• DIRECTIONS:
Would you output the entries below only from the line containing "Met een thuisbatterij kunt" through the line containing "investering. De kosten", exactly as they stand and with both ends included?

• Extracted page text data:
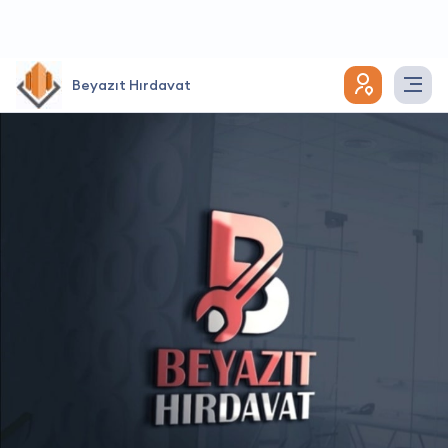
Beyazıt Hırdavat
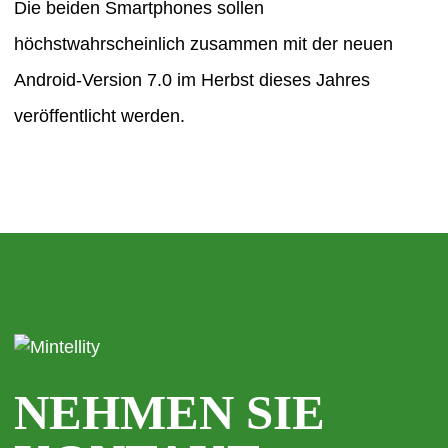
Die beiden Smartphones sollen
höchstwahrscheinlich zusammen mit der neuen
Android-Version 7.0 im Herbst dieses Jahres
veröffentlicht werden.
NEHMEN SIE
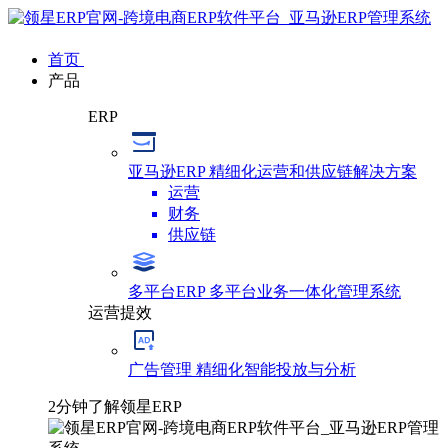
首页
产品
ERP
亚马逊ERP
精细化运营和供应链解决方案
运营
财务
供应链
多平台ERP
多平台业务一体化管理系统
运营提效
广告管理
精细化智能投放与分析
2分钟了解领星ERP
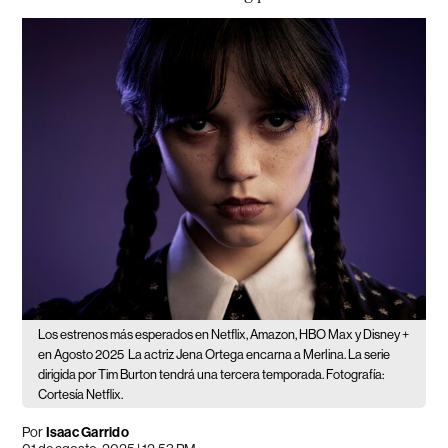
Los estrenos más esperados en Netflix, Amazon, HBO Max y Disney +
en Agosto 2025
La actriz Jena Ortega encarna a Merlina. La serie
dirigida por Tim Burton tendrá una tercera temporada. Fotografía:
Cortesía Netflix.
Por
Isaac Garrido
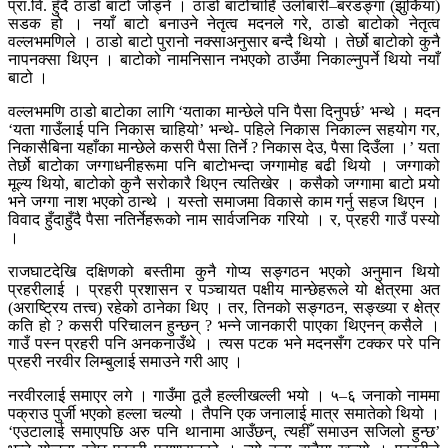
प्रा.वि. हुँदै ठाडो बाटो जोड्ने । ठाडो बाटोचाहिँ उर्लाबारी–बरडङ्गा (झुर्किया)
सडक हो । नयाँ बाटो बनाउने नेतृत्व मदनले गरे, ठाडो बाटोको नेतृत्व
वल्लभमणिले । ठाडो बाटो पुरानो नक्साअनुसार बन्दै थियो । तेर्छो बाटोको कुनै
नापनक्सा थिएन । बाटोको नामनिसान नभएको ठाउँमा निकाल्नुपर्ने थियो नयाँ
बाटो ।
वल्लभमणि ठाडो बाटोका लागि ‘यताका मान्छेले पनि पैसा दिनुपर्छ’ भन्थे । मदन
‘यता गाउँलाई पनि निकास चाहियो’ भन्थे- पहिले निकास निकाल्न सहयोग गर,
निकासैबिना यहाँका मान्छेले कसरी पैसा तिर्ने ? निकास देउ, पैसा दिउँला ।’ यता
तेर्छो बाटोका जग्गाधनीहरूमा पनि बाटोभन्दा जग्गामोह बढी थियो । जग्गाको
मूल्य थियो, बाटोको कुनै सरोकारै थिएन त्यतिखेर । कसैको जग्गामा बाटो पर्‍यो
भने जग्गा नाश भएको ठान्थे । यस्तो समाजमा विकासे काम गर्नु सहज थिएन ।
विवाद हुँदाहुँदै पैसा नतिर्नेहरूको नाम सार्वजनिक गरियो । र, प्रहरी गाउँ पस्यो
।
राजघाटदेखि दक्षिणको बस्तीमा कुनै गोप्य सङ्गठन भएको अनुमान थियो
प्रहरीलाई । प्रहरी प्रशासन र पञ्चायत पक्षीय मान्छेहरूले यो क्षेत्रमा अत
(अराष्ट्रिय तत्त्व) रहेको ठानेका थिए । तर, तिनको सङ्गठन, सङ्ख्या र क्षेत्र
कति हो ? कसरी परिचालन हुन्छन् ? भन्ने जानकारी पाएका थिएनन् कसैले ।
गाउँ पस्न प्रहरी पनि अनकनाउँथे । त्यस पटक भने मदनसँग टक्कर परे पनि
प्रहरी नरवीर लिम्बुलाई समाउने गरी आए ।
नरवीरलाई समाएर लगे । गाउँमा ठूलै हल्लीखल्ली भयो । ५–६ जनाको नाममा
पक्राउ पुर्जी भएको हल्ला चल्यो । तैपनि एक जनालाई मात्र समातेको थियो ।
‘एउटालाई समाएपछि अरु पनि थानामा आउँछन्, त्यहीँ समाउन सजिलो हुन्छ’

==

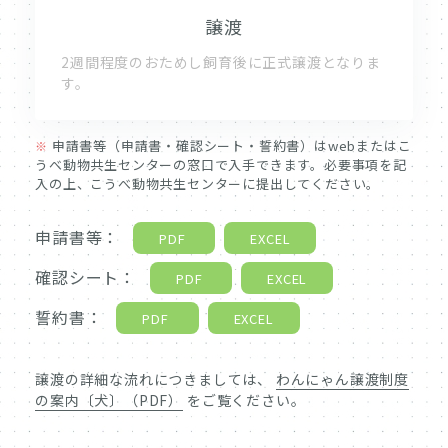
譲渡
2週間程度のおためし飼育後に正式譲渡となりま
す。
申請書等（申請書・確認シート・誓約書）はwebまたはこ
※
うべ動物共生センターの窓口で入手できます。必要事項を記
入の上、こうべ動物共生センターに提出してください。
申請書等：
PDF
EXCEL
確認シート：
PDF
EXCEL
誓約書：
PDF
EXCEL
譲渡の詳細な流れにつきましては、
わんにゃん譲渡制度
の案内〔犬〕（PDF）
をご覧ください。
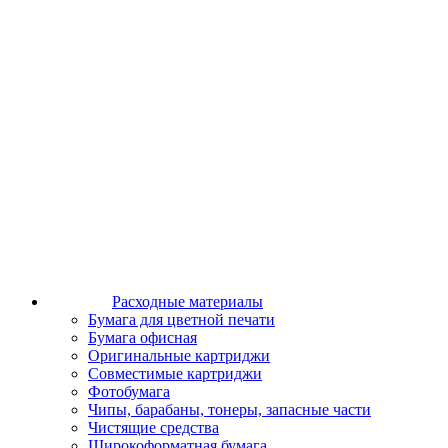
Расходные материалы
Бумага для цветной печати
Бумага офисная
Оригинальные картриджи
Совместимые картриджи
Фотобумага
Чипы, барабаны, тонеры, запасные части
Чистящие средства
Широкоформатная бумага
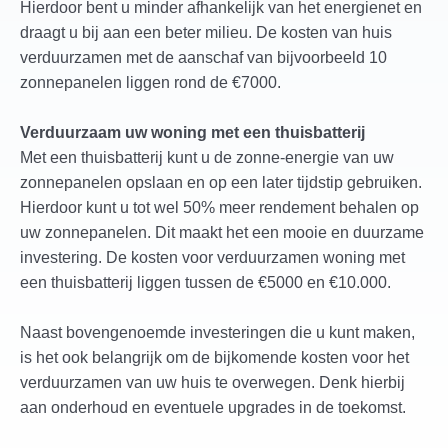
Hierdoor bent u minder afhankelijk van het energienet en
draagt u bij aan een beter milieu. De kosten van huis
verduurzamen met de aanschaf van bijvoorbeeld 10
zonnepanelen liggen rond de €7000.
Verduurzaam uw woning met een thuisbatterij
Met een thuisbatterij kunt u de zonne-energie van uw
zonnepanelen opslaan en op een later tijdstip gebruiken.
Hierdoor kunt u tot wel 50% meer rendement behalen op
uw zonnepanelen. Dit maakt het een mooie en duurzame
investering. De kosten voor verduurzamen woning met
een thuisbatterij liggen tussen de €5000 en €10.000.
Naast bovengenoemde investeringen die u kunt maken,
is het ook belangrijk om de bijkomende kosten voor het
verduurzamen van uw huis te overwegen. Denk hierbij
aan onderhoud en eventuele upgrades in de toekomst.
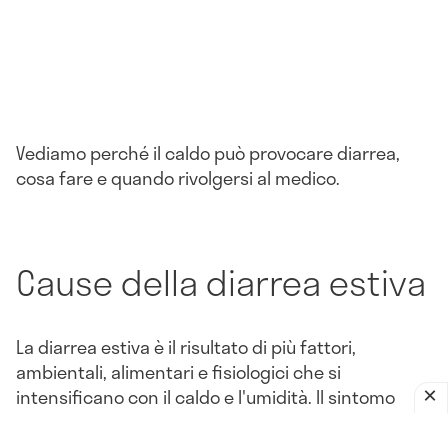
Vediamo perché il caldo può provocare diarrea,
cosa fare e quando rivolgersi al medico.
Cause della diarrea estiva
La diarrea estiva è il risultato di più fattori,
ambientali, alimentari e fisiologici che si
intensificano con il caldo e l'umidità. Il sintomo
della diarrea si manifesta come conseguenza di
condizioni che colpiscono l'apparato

---

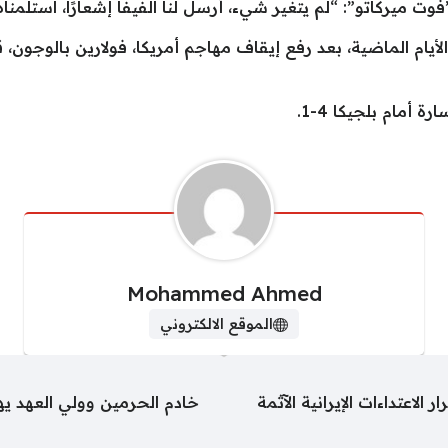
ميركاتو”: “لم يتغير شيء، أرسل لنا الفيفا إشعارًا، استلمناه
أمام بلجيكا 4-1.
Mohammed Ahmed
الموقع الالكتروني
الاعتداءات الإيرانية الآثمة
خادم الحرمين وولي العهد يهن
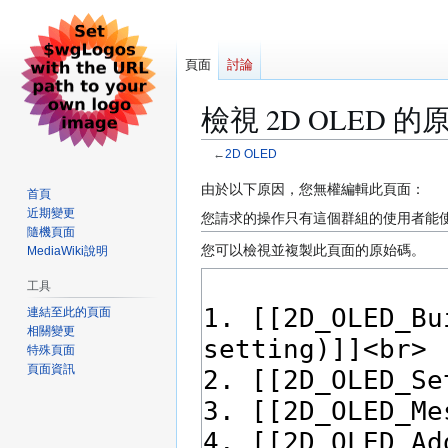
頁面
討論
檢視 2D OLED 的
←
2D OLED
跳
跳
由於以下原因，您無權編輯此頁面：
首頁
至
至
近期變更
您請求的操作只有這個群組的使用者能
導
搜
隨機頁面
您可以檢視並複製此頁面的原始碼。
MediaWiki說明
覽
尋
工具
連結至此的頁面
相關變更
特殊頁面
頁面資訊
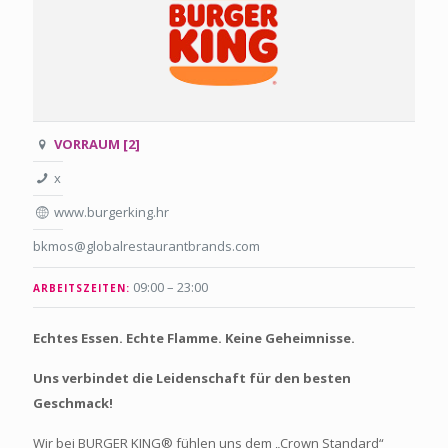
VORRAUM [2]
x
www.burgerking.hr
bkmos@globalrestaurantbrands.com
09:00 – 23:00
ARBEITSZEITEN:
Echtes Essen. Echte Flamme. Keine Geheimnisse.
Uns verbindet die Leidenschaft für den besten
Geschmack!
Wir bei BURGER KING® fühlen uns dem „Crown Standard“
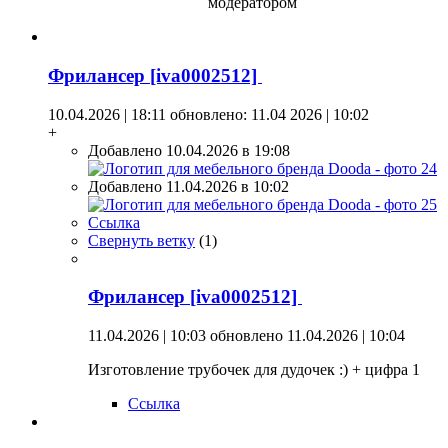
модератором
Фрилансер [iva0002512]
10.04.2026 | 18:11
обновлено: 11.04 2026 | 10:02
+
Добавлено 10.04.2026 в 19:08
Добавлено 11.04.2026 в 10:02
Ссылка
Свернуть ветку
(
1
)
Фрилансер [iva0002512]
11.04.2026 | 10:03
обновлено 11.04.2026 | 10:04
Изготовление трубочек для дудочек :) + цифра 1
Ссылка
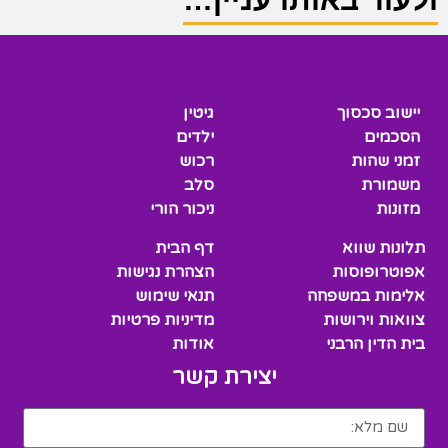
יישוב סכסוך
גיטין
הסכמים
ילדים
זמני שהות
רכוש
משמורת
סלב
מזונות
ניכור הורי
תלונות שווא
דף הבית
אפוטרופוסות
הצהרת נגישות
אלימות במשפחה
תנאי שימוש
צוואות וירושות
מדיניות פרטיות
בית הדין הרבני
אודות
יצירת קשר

• OUTPUT OF THE TASK:
Met een thuisbatterij kunt u de zonne-energie van uw
zonnepanelen opslaan en op een later tijdstip gebruiken.
Hierdoor kunt u tot wel 50% meer rendement behalen op
uw zonnepanelen. Dit maakt het een mooie en duurzame
investering. De kosten voor verduurzamen woning met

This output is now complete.